Explain why the equation
$$x^3 - 15x +1 = 0$$
has at least three solutions in the interval [-4,4].
My thoughts:
$$f(x) = x^3 - 15x + 1$$ $$f(-4) = -3 $$ $$f(4) = 5 $$ $$f(-4) < 0 < f(4)$$ Therefore, by IVT, there exist some $c \in [-4,4]$ such that $f(c)=0$ exist.
However, I am unable how to prove there are at least three solutions...
On
This proves it has at least one solution.
Hint:
Show $f(x)$ has a local maximum and a local minimum on $[-4,4]$, and that the maximum is positive and the minimum is negative.
On
$$f(-4)=-3$$ $$f(0)=1$$ $$f(1)=-13$$ $$f(4)=5$$
By IVT, there are at least three roots
one in $(-4,0)$ ,
one in $(0,1)$,
and one in $(1,4)$.
A polynom with degee $3$ cannot have more than three roots.
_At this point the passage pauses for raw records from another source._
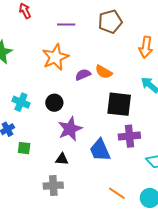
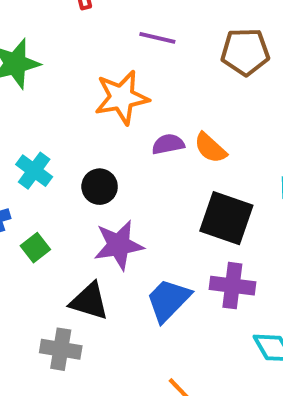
green square: (24, 148) -> (35, 248), moved, turned 32
blue trapezoid: (100, 150) -> (168, 300), turned 55
black triangle: (62, 159) -> (89, 301), size x1.5

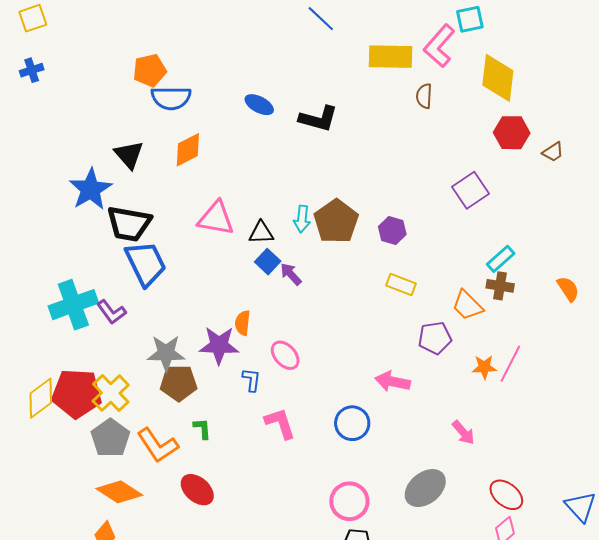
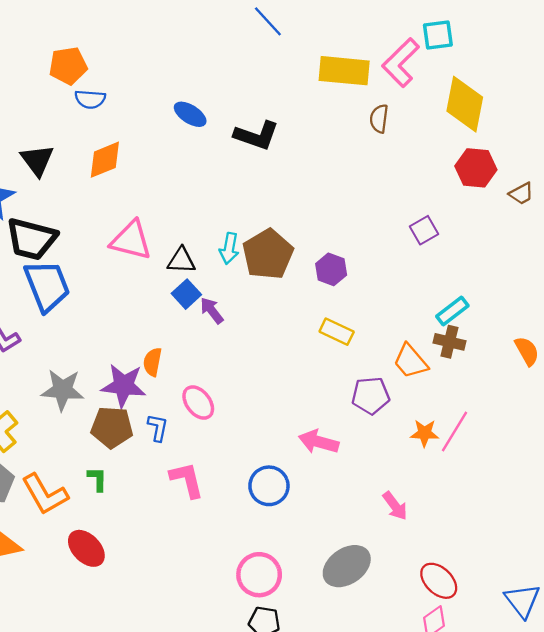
blue semicircle: (171, 98) -> (90, 99), size x0.7
purple square: (471, 190) -> (424, 230), size x0.7
brown pentagon: (179, 383) -> (112, 427), moved

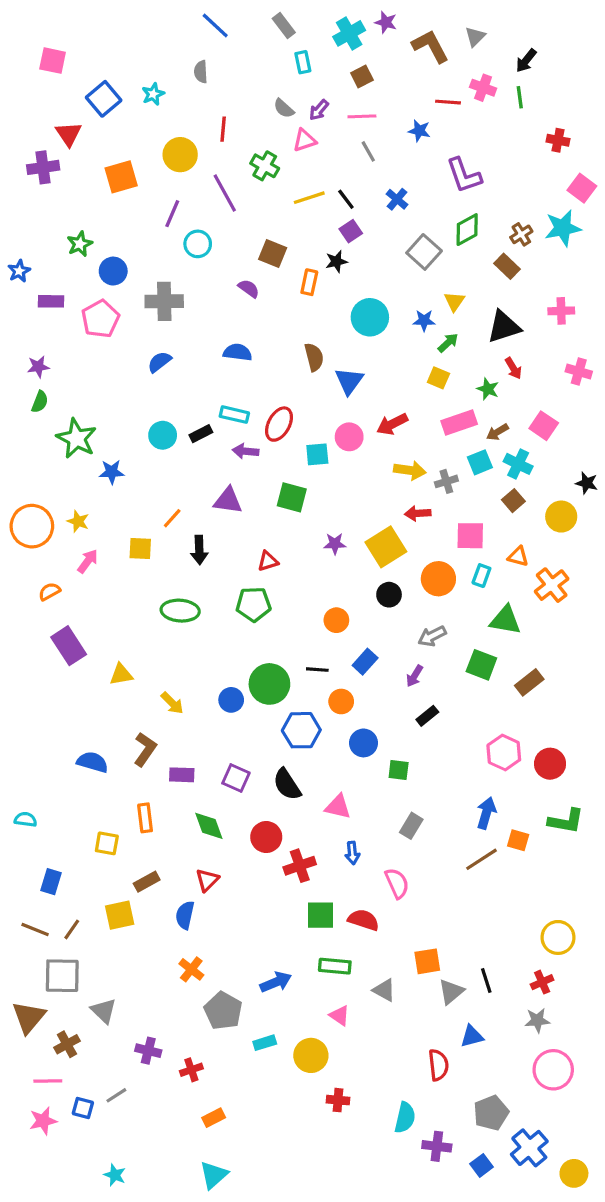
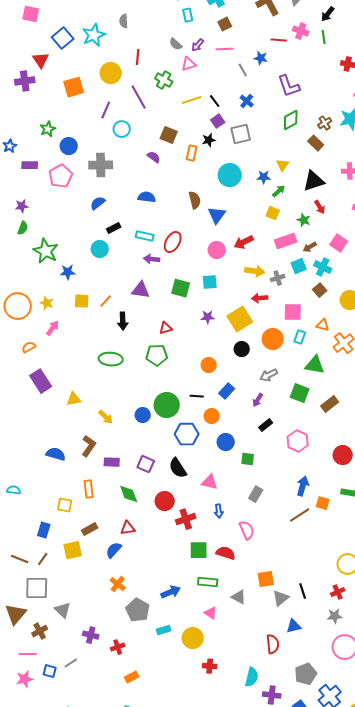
cyan star: (153, 94) -> (94, 35), size x1.6
gray line: (368, 151) -> (243, 70), moved
gray square: (424, 252) -> (241, 134), moved, turned 35
black rectangle: (201, 434) -> (114, 228), moved
cyan square: (317, 454) -> (210, 282), moved
yellow square: (140, 548) -> (82, 301), moved
pink hexagon: (504, 753) -> (298, 441), moved
red triangle: (207, 880) -> (128, 528), turned 35
blue rectangle: (51, 882) -> (44, 530), moved
blue semicircle: (185, 915) -> (114, 550), turned 30

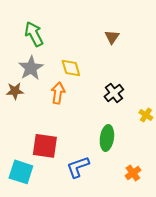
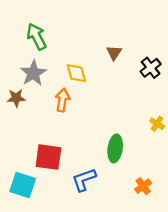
brown triangle: (112, 37) -> (114, 53), moved
black cross: (114, 93) -> (151, 68), moved

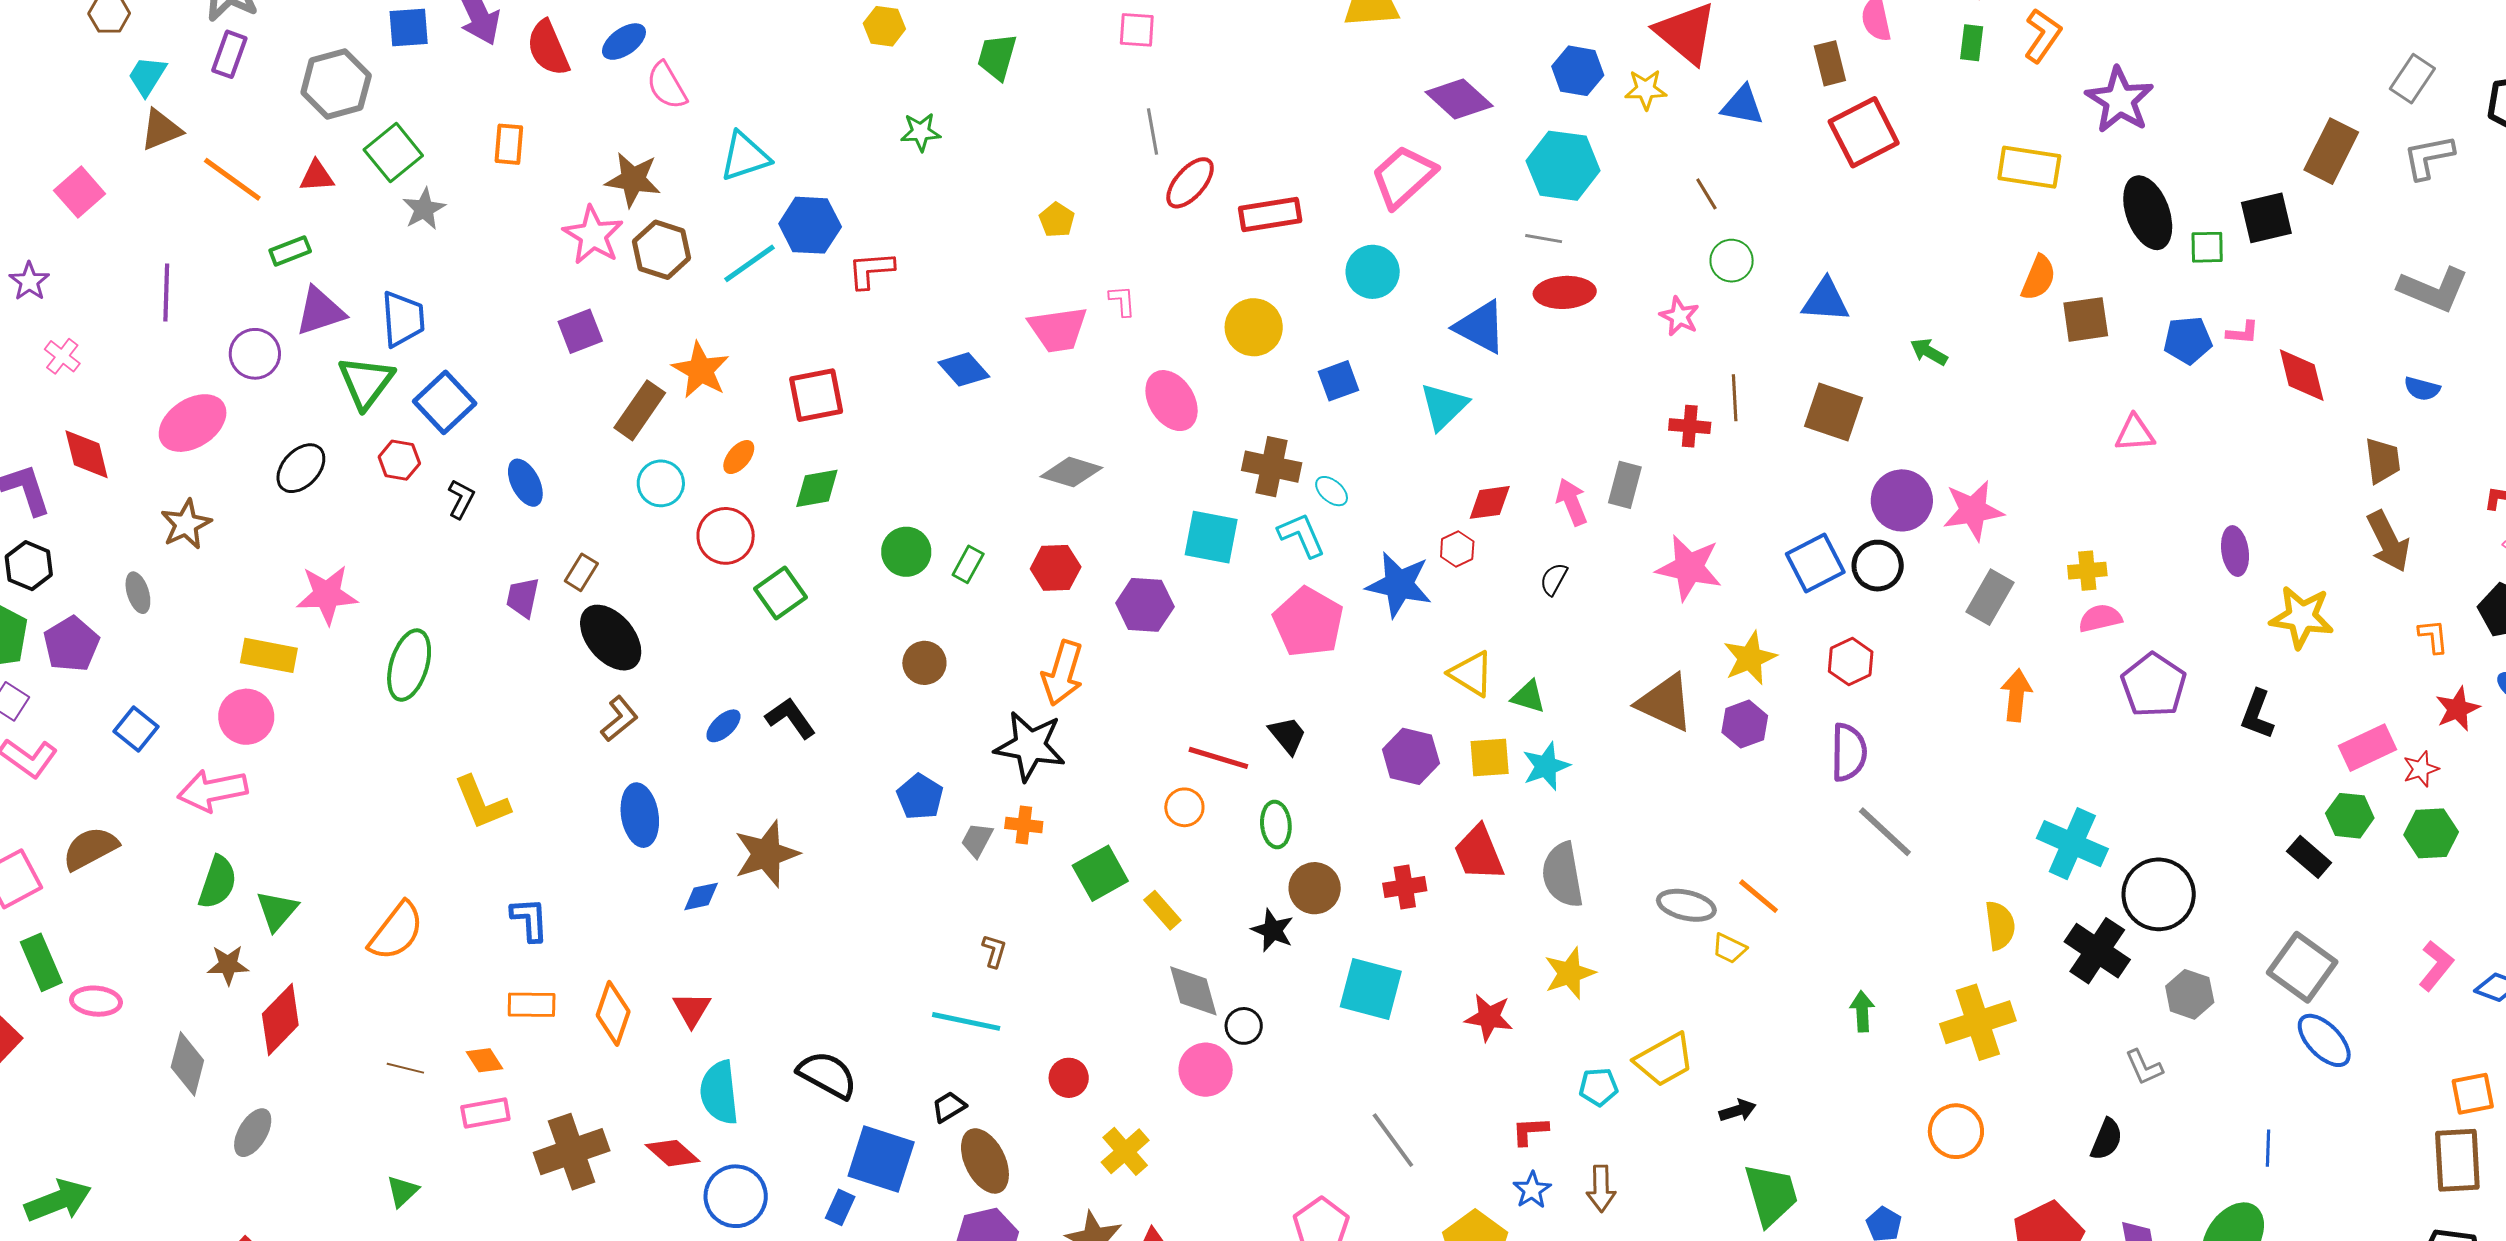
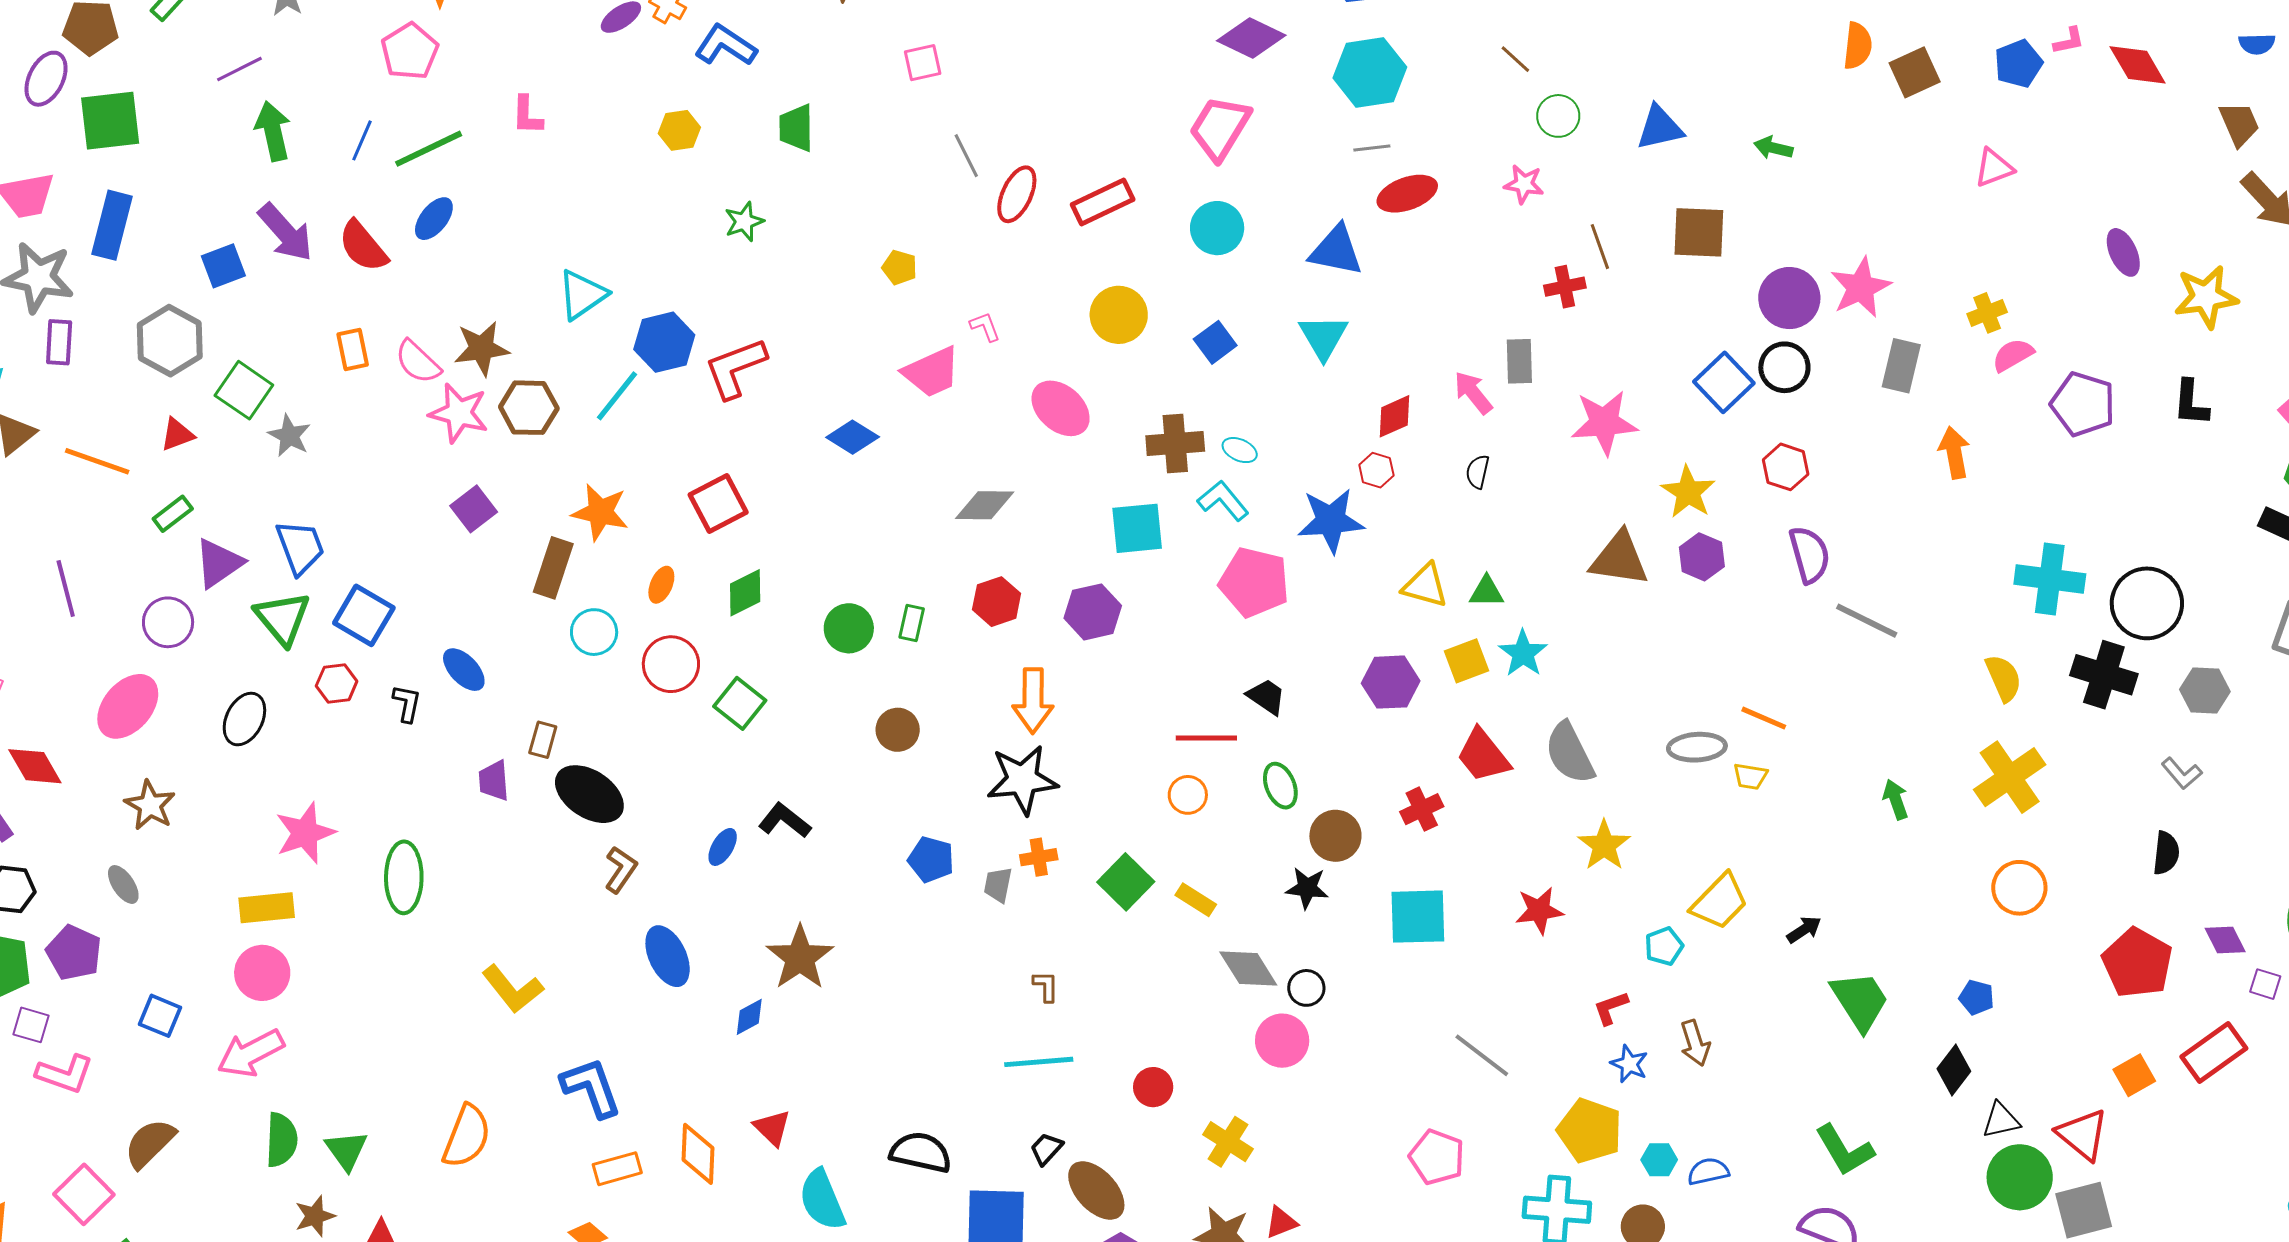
pink semicircle: (667, 86) -> (418, 362), moved
red L-shape: (871, 270) -> (735, 368), size x1.4
blue L-shape: (530, 919) -> (591, 1087), size x1.4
If it had four roots, the derivative will have three roots (By Rolle).
but $$f'(x)=3x^2-15$$
which have only two roots. So, $$x^3-15x+1=0$$ has exactly three real solutions.
Another approach is to identify the turning points of $f(x)$ by setting $f'(x)=3x^2-15=0$ so that $x=\pm \sqrt 5$ these lie between $x=\pm 4$ and the general shape of the curve gives a local maximum at $x=-\sqrt 5$. Since $f(0)=1$ it is easy to see that the value at the maximum is positive. Continue analysis to identify what you need.